Ziel der Gelöbniswallfahrt

Die Kirche Marija Bistrica gilt als das Nationalheiligtum der Kroaten

Blick auf den Kirchturm von Marija Bistrica.

Blick auf den Kirchturm von Marija Bistrica.

Der größte, bekannteste und vor allem am meisten besuchten Wallfahrtsort der Kroaten ist Marija Bistrica, 40 Kilometer von der kroatischen Hauptstadt Zagreb entfernt. Dort wird eine Statue der Gottesmutter mit dem Jesuskind im Arm verehrt, die aus der ersten Hälfte des 16. Jahrhunderts stammt.

Bei einem der zahlreichen Türkeneinfälle, unter denen Kroatien als Vormauer und Schutzwall der Christenheit zu leiden hatte, brachte der Pfarrer von Bistrica die Statue in die Pfarrkirche. Dort vermauerte er sie an einem nur ihm bekannten Ort, damit sie den Türken nicht in die Hände fiel. Er nahm sein Geheimnis mit ins Grab.

Es vergingen Jahre und Jahrzehnte, bis die Statue gefunden wurde. Seit 1684 setzte der nicht mehr unterbrochene Strom der Verehrung ein und begann die endlose Reihe von Gebetserhörungen, Gnadenerweisen und Wundern, die in den Geschichtsbüchern im Archiv der Pfarrei verzeichnet sind.

Die Verehrung der Statue wuchs. Die ursprünglich den Apostelfürsten Petrus und Paulus geweihte Kirche wurde erneuert und erweitert und 1731 von Bischof Georg der Muttergottes geweiht. Schon vorher, im Jahre 1715, wurde Bistrica zum nationalen kroatischen Heiligtum erklärt, als das kroatische Parlament einen großen Weihealtar aus Holz stiftete.

Die Wallfahrtskirche Marija Bistrica.

Die Wallfahrtskirche Marija Bistrica.

Im 19. Jahrhundert wurde die Kirche zu eng und die heutige Kirche im Neorenaissancestil errichtet. 1882 wurde der Bau vollendet. 1923 erhob sie Papst Pius XI. in den Rang einer Basilika. 1935 krönte Erzbischof Dr. Anton Bauer die Statue mit zwei Kronen, die das Volk der “Königin der Kroaten” schenkte. Die Stadt Zagreb stiftete einen Kelch, mit dem jedes Jahr bei der sogenannten Gelöbniswallfahrt der Stadt im Juli zelebriert wird.

Den kommunistischen Machthabern, die 1946 einen der größten Verehrer des Heiligtums, Erzbischof Aloisius Stepinac, in den Kerker brachten, war diese Gelöbniswallfahrt stets ein Dorn im Auge.

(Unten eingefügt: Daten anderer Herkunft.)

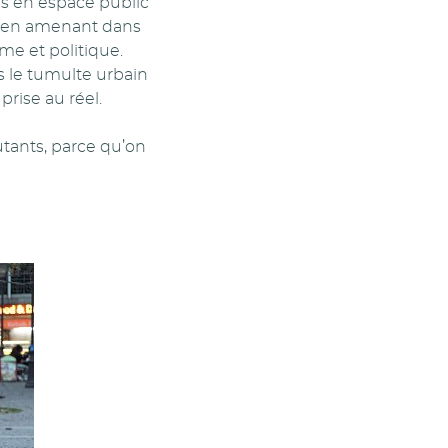
es en espace public
es en amenant dans
ime et politique.
s le tumulte urbain
rise au réel.
utants, parce qu’on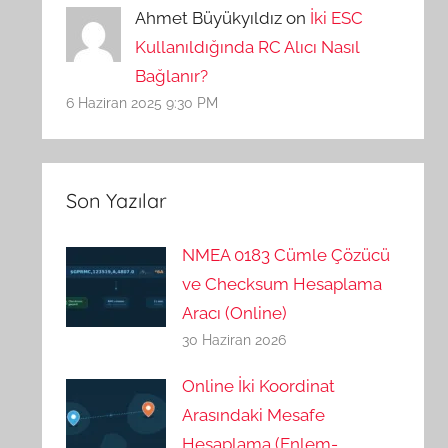
Ahmet Büyükyıldız on
İki ESC
Kullanıldığında RC Alıcı Nasıl
Bağlanır?
6 Haziran 2025 9:30 PM
Son Yazılar
NMEA 0183 Cümle Çözücü
ve Checksum Hesaplama
Aracı (Online)
30 Haziran 2026
Online İki Koordinat
Arasındaki Mesafe
Hesaplama (Enlem-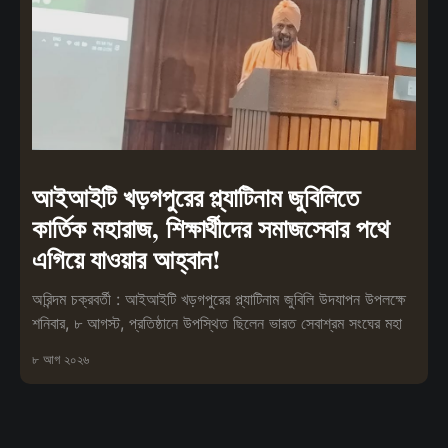
আইআইটি খড়গপুরের প্ল্যাটিনাম জুবিলিতে
কার্তিক মহারাজ, শিক্ষার্থীদের সমাজসেবার পথে
এগিয়ে যাওয়ার আহ্বান!
অরিন্দম চক্রবর্তী : আইআইটি খড়গপুরের প্ল্যাটিনাম জুবিলি উদযাপন উপলক্ষে
শনিবার, ৮ আগস্ট, প্রতিষ্ঠানে উপস্থিত ছিলেন ভারত সেবাশ্রম সংঘের মহা
৮ আগ ২০২৬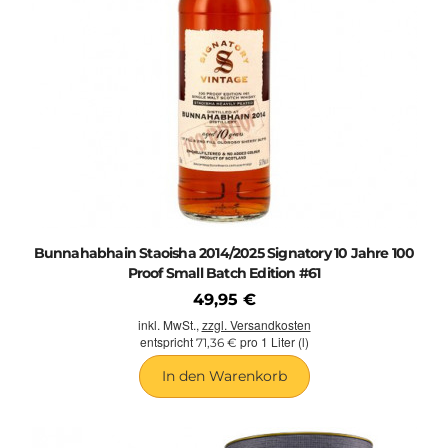
Bunnahabhain Staoisha 2014/2025 Signatory 10 Jahre 100
Proof Small Batch Edition #61
49,95 €
inkl. MwSt.,
zzgl. Versandkosten
entspricht
pro 1 Liter (l)
71,36 €
In den Warenkorb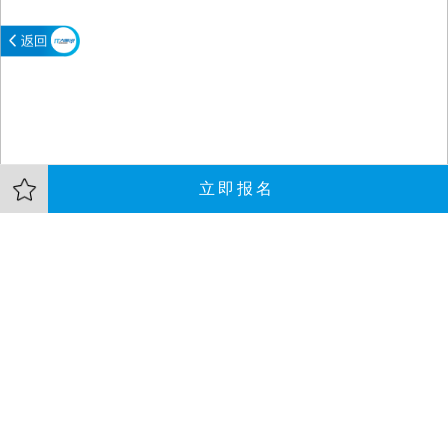
立即报名
大会介绍
嘉宾
资料
大数据正在重塑医学和医疗领域，随着医学信息管理水平的提升，
各方利用数学模型这一利刃从海量数据中探究疾病发生、发展的规
律，为诊断和治疗疾病提供充分的理论支持，促进临床实践和决
策。由数学模型演进的一场数据革命正在积蓄能量，积极跃迁通往
医学的价值链，重建生态系统。
本次讲座我们邀请到了深圳市艾科赛龙科技股份有限公司CEO赵小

Hochaltar in der Basilika von Marija Bistrica mit der schwarzen Madonna, dem Ziel der Wallfahrten.

Hochaltar in der Basilika von Marija Bistrica mit der schwarzen Madonna, dem Ziel der Wallfahrten.

Als 1981 zwei Priester aus Zagreber Gemeinden auf Plakaten an den Kirchentüren ihrer Pfarreien zur “Wallfahrt der Stadt Zagreb” aufriefen, wurden sie zu Geldstrafen verurteilt.

In der Urteilsbegründung hieß es, dass sich nichtkatholische und atheistische Bürger durch den Aufruf hätten diskriminiert fühlen können. Bereits zugesagte Busse durften nicht nach Marija Bistrica fahren, weil die Behörden die Busunternehmen unter Druck setzten.

Trotzdem war die Wallfahrt ein Erfolg: 6000 Menschen kamen zu Fuß, unter ihnen Erzbischof Franjo Kuharic, der am Samstagmorgen mit seinen Gläubigen aufgebrochen war und nach 40 Kilometer Fußmarsch abends im Gnadenort ankam.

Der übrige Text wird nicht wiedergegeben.